**Aim of the exercise:**
Would you quote every entry exactly, dropping only the pictures?

**Records for processing:**
=== Begin Enclosure ===
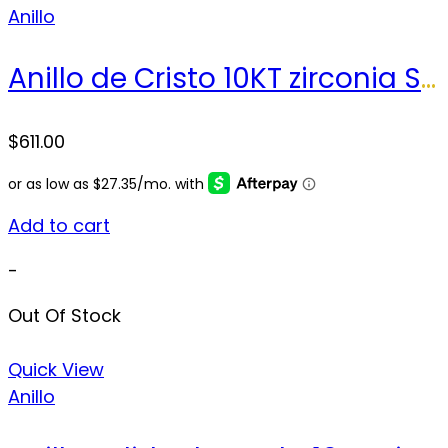
Anillo
Anillo de Cristo 10KT zirconia Size 10.5 sz Weight 7.0 gr
$
611.00
Add to cart
-
Out Of Stock
Quick View
Anillo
=== End Enclosure ===
**Worked solution:**
Anillo
Anillo de Cristo 10KT zirconia Size 10.5 sz Weight 7.0 gr
$
611.00
Add to cart
-
Out Of Stock
Quick View
Anillo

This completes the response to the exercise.